* Prompt
From the entries below, copy out all lines holding "IALUSET".

[Stored data entries]
....
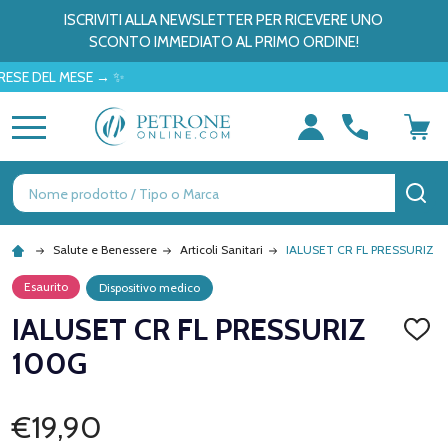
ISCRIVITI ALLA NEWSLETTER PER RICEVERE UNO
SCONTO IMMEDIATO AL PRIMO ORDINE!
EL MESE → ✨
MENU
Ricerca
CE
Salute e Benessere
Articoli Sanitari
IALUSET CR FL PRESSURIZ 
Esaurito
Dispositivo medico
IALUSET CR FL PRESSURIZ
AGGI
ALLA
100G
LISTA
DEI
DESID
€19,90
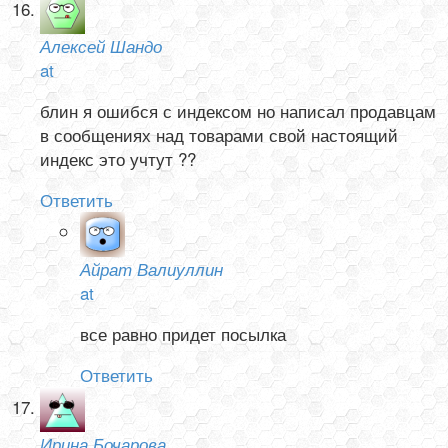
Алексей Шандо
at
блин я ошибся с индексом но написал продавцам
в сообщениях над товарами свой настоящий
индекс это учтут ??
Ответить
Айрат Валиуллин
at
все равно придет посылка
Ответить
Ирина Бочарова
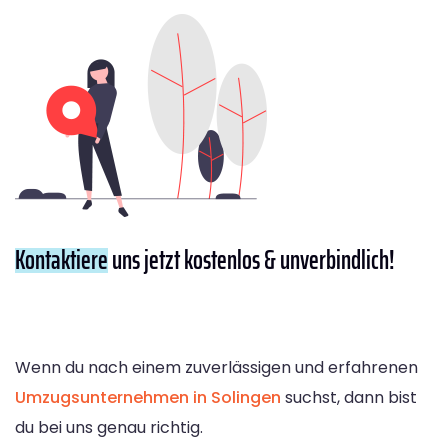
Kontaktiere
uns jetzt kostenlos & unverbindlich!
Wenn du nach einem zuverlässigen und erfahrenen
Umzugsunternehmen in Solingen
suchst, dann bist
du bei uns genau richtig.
....
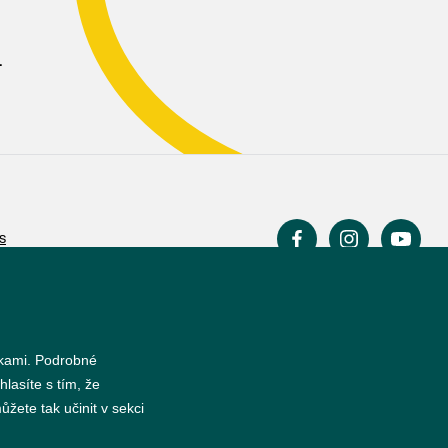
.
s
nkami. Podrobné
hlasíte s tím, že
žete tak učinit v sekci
....
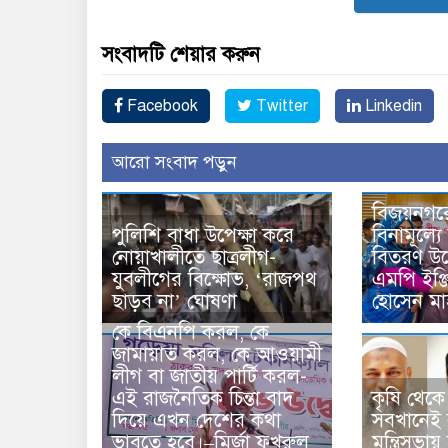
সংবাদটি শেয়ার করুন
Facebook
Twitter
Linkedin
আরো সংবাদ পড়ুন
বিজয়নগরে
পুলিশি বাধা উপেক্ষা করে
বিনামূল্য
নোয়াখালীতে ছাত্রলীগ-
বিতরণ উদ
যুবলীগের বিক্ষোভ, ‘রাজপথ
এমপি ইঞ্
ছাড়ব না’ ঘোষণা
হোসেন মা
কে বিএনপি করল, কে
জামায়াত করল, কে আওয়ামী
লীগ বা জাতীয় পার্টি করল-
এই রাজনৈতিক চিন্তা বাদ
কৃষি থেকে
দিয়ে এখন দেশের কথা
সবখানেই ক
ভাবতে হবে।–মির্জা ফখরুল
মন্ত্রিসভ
....
* Output of the task
IALUSET CR FL PRESSURIZ 
IALUSET CR FL PRESSURIZ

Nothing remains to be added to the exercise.